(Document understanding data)
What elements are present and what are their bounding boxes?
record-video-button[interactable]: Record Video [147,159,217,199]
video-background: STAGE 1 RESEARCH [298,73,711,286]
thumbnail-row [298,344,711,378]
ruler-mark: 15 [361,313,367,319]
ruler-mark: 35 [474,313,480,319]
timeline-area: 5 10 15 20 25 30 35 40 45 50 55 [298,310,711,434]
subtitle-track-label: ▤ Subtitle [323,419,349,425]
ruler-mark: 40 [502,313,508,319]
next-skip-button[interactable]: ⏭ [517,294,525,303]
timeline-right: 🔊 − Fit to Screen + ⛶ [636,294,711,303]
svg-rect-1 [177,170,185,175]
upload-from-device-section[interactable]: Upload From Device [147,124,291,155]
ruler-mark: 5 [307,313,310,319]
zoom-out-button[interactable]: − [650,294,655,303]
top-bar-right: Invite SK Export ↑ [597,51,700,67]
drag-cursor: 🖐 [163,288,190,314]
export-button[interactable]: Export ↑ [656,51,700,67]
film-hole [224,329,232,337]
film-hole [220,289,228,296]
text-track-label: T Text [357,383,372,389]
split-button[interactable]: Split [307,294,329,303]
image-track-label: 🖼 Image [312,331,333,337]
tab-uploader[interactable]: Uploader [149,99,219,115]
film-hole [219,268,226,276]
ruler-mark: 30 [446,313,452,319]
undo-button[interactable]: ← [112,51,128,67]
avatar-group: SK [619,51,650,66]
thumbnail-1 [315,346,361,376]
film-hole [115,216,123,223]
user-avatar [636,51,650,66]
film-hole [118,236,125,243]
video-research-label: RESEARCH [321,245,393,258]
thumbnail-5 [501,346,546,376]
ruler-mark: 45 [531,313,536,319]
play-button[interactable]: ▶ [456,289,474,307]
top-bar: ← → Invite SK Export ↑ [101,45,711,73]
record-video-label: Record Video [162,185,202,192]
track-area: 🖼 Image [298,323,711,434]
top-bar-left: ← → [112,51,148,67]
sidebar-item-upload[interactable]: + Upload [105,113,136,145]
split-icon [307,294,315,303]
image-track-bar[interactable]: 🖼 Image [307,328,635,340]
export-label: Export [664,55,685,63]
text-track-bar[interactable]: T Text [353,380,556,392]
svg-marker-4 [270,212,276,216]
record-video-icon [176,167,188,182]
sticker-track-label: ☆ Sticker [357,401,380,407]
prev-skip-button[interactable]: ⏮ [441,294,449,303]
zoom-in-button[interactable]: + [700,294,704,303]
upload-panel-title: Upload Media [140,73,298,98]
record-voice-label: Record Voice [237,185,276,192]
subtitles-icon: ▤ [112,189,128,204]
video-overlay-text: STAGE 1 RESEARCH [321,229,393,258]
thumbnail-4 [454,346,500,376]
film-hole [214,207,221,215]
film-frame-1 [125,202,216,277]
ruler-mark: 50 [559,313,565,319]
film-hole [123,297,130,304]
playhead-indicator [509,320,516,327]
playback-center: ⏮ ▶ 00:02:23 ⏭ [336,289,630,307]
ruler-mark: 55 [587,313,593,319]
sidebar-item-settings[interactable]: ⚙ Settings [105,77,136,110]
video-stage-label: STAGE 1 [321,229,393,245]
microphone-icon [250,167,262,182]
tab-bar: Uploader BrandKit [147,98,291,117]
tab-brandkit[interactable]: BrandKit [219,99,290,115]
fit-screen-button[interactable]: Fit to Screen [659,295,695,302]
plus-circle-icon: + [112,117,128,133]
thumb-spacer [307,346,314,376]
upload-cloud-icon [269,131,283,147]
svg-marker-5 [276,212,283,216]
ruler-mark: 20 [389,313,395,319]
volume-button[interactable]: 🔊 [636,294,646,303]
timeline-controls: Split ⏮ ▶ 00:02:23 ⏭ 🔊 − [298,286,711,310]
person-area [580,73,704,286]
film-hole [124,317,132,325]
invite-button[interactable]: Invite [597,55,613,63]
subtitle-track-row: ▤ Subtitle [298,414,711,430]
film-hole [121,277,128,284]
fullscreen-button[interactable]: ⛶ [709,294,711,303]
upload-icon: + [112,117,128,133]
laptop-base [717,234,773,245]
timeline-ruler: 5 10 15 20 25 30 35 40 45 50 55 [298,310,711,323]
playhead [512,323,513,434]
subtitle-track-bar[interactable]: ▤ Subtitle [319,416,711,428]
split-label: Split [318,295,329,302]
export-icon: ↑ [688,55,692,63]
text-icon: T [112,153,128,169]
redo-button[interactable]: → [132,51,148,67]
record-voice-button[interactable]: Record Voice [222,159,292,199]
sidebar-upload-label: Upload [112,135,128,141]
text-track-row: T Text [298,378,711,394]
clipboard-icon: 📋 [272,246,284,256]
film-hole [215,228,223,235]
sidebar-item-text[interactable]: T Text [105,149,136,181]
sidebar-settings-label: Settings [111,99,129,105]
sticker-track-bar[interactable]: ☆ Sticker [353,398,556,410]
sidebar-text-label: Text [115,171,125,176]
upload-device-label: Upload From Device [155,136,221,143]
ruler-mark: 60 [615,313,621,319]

## Task details:
The records must be given again in full, exactly as they were written.

## Solution to this problem:
What elements are present and what are their bounding boxes?
record-video-button[interactable]: Record Video [147,159,217,199]
video-background: STAGE 1 RESEARCH [298,73,711,286]
thumbnail-row [298,344,711,378]
ruler-mark: 15 [361,313,367,319]
ruler-mark: 35 [474,313,480,319]
timeline-area: 5 10 15 20 25 30 35 40 45 50 55 [298,310,711,434]
subtitle-track-label: ▤ Subtitle [323,419,349,425]
ruler-mark: 40 [502,313,508,319]
next-skip-button[interactable]: ⏭ [517,294,525,303]
timeline-right: 🔊 − Fit to Screen + ⛶ [636,294,711,303]
svg-rect-1 [177,170,185,175]
upload-from-device-section[interactable]: Upload From Device [147,124,291,155]
ruler-mark: 5 [307,313,310,319]
zoom-out-button[interactable]: − [650,294,655,303]
top-bar-right: Invite SK Export ↑ [597,51,700,67]
drag-cursor: 🖐 [163,288,190,314]
export-button[interactable]: Export ↑ [656,51,700,67]
film-hole [224,329,232,337]
film-hole [220,289,228,296]
text-track-label: T Text [357,383,372,389]
split-button[interactable]: Split [307,294,329,303]
image-track-label: 🖼 Image [312,331,333,337]
tab-uploader[interactable]: Uploader [149,99,219,115]
film-hole [219,268,226,276]
ruler-mark: 30 [446,313,452,319]
undo-button[interactable]: ← [112,51,128,67]
avatar-group: SK [619,51,650,66]
thumbnail-1 [315,346,361,376]
film-hole [115,216,123,223]
user-avatar [636,51,650,66]
film-hole [118,236,125,243]
video-research-label: RESEARCH [321,245,393,258]
thumbnail-5 [501,346,546,376]
ruler-mark: 45 [531,313,536,319]
play-button[interactable]: ▶ [456,289,474,307]
top-bar: ← → Invite SK Export ↑ [101,45,711,73]
record-video-label: Record Video [162,185,202,192]
track-area: 🖼 Image [298,323,711,434]
top-bar-left: ← → [112,51,148,67]
sidebar-item-upload[interactable]: + Upload [105,113,136,145]
split-icon [307,294,315,303]
image-track-bar[interactable]: 🖼 Image [307,328,635,340]
export-label: Export [664,55,685,63]
text-track-bar[interactable]: T Text [353,380,556,392]
svg-marker-4 [270,212,276,216]
record-video-icon [176,167,188,182]
sticker-track-label: ☆ Sticker [357,401,380,407]
prev-skip-button[interactable]: ⏮ [441,294,449,303]
zoom-in-button[interactable]: + [700,294,704,303]
upload-panel-title: Upload Media [140,73,298,98]
record-voice-label: Record Voice [237,185,276,192]
subtitles-icon: ▤ [112,189,128,204]
video-overlay-text: STAGE 1 RESEARCH [321,229,393,258]
thumbnail-4 [454,346,500,376]
film-hole [214,207,221,215]
film-frame-1 [125,202,216,277]
ruler-mark: 50 [559,313,565,319]
film-hole [123,297,130,304]
playhead-indicator [509,320,516,327]
playback-center: ⏮ ▶ 00:02:23 ⏭ [336,289,630,307]
ruler-mark: 55 [587,313,593,319]
sidebar-item-settings[interactable]: ⚙ Settings [105,77,136,110]
video-stage-label: STAGE 1 [321,229,393,245]
microphone-icon [250,167,262,182]
tab-bar: Uploader BrandKit [147,98,291,117]
tab-brandkit[interactable]: BrandKit [219,99,290,115]
fit-screen-button[interactable]: Fit to Screen [659,295,695,302]
plus-circle-icon: + [112,117,128,133]
thumb-spacer [307,346,314,376]
upload-cloud-icon [269,131,283,147]
svg-marker-5 [276,212,283,216]
ruler-mark: 20 [389,313,395,319]
volume-button[interactable]: 🔊 [636,294,646,303]
timeline-controls: Split ⏮ ▶ 00:02:23 ⏭ 🔊 − [298,286,711,310]
person-area [580,73,704,286]
film-hole [124,317,132,325]
invite-button[interactable]: Invite [597,55,613,63]
subtitle-track-row: ▤ Subtitle [298,414,711,430]
film-hole [121,277,128,284]
fullscreen-button[interactable]: ⛶ [709,294,711,303]
upload-icon: + [112,117,128,133]
laptop-base [717,234,773,245]
timeline-ruler: 5 10 15 20 25 30 35 40 45 50 55 [298,310,711,323]
playhead [512,323,513,434]
subtitle-track-bar[interactable]: ▤ Subtitle [319,416,711,428]
split-label: Split [318,295,329,302]
export-icon: ↑ [688,55,692,63]
text-icon: T [112,153,128,169]
redo-button[interactable]: → [132,51,148,67]
record-voice-button[interactable]: Record Voice [222,159,292,199]
sidebar-upload-label: Upload [112,135,128,141]
text-track-row: T Text [298,378,711,394]
clipboard-icon: 📋 [272,246,284,256]
film-hole [215,228,223,235]
sidebar-item-text[interactable]: T Text [105,149,136,181]
sidebar-settings-label: Settings [111,99,129,105]
sticker-track-bar[interactable]: ☆ Sticker [353,398,556,410]
sidebar-text-label: Text [115,171,125,176]
upload-device-label: Upload From Device [155,136,221,143]
ruler-mark: 60 [615,313,621,319]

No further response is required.